> **WHAT NEEDS TO BE DONE**
Find all lines in the listing that include the word "comparateur", then copy them.

> **INPUT FOR THIS TASK**
•••
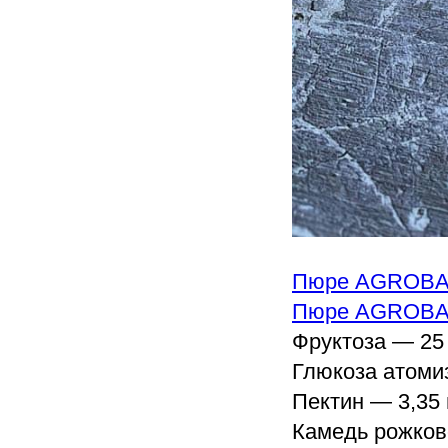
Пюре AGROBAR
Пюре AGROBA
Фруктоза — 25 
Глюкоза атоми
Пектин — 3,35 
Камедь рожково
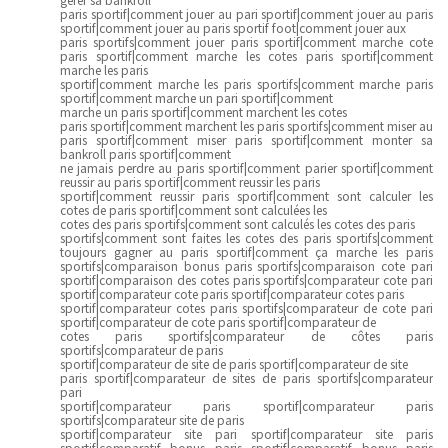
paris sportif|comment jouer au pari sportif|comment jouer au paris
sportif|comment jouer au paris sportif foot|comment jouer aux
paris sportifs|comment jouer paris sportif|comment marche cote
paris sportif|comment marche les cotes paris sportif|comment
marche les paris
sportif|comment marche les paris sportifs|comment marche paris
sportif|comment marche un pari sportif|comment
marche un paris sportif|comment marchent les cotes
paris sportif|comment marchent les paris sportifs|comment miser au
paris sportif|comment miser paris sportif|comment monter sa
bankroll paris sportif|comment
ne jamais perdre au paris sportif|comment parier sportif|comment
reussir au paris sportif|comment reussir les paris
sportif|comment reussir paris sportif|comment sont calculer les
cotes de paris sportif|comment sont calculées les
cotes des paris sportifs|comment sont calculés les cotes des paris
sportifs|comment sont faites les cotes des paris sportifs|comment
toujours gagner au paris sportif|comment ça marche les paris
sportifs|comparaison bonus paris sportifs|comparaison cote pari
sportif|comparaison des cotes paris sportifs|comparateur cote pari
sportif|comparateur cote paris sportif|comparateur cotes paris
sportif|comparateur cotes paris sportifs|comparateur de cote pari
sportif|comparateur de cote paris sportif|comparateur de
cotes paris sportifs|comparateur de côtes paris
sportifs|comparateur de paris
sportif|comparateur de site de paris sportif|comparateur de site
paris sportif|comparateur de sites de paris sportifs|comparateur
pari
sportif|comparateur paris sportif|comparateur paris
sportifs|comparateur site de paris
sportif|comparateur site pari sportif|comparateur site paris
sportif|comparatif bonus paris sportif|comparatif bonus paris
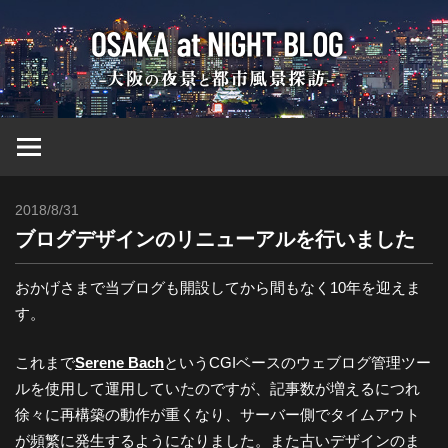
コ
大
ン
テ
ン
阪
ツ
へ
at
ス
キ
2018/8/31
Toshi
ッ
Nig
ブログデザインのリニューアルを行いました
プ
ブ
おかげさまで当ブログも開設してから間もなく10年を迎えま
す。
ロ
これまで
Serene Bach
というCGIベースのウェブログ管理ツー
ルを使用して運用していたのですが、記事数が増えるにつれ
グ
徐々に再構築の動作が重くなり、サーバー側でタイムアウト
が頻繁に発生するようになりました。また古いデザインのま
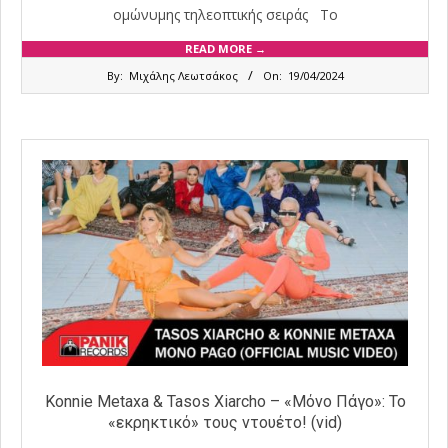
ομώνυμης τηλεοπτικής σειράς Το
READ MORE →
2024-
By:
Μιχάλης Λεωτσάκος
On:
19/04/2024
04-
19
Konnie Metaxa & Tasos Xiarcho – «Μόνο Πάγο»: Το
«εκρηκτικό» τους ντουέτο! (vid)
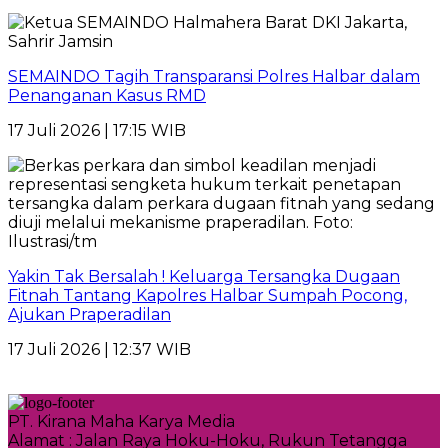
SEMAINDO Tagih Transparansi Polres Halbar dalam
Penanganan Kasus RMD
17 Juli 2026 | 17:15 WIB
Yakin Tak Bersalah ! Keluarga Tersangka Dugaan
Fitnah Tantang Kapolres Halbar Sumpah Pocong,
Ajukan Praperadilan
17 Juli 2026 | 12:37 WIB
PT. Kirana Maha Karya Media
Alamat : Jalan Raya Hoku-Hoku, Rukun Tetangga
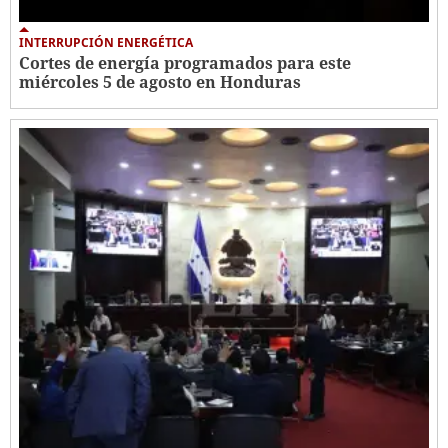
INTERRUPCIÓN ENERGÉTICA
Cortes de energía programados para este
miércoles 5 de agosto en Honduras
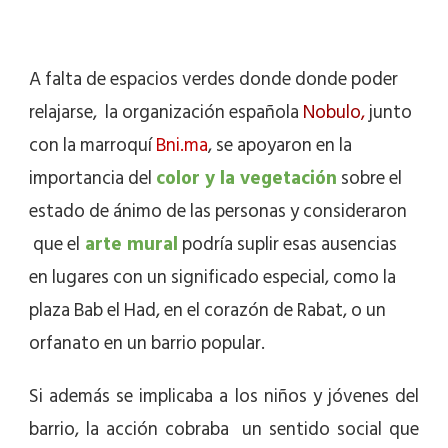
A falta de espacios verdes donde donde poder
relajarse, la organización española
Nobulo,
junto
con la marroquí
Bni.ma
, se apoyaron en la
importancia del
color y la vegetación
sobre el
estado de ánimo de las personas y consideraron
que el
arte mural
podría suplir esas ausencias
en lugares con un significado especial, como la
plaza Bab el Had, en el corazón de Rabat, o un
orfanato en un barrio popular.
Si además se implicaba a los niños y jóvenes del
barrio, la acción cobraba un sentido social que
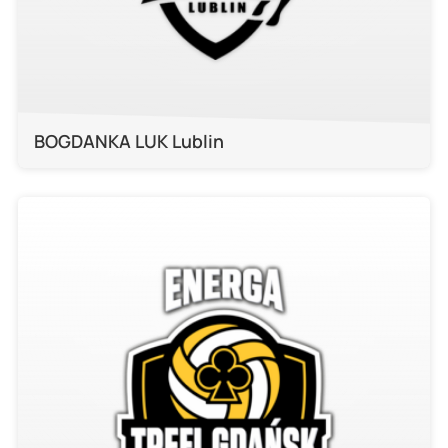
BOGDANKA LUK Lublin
•••
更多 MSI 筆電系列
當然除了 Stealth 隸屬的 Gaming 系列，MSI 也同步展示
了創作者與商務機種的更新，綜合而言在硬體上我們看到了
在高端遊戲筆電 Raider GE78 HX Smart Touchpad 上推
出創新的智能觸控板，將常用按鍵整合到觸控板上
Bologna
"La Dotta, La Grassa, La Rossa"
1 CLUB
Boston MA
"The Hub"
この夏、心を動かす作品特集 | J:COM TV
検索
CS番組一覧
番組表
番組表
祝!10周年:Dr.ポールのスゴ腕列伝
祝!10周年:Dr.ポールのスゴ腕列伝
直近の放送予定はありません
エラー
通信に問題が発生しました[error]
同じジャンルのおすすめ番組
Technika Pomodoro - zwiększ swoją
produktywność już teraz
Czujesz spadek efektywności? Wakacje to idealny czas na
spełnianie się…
•••
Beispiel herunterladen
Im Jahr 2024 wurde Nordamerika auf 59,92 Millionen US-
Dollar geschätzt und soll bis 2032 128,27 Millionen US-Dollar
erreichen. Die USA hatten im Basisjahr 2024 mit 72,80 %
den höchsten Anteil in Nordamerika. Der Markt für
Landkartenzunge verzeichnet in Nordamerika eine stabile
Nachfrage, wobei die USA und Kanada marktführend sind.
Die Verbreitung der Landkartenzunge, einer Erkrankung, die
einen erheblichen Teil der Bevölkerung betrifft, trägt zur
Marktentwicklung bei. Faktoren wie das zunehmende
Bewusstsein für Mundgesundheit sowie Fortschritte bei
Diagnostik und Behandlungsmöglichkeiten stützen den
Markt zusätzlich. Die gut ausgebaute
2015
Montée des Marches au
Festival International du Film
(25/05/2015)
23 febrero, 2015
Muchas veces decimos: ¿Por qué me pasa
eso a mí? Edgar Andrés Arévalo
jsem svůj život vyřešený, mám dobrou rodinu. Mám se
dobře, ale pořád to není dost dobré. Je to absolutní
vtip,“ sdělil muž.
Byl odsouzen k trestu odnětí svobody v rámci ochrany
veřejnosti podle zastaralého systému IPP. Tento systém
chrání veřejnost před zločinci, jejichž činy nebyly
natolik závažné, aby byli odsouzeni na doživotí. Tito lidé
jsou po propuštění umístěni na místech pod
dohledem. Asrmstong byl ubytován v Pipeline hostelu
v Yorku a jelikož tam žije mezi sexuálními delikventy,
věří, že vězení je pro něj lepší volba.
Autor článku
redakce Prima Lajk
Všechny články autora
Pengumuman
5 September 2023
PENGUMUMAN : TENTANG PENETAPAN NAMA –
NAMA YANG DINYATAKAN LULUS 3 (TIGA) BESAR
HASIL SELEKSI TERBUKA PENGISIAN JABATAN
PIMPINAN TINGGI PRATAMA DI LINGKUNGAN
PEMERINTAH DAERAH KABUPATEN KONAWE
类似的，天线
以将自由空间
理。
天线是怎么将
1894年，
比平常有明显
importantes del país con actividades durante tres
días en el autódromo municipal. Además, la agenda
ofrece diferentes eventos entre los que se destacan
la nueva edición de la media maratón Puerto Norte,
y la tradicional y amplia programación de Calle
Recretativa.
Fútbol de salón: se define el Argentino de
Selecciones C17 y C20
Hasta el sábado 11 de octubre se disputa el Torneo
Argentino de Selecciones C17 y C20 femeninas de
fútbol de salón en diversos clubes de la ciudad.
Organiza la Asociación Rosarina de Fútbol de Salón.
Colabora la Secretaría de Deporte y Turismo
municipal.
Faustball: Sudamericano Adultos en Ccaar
•••
> **ANSWER SECTION**
sportif|comparaison des cotes paris sportifs|comparateur cote pari
sportif|comparateur cote paris sportif|comparateur cotes paris
sportif|comparateur cotes paris sportifs|comparateur de cote pari
sportif|comparateur de cote paris sportif|comparateur de
cotes paris sportifs|comparateur de côtes paris
sportifs|comparateur de paris
sportif|comparateur de site de paris sportif|comparateur de site
paris sportif|comparateur de sites de paris sportifs|comparateur
sportif|comparateur paris sportif|comparateur paris
sportifs|comparateur site de paris
sportif|comparateur site pari sportif|comparateur site paris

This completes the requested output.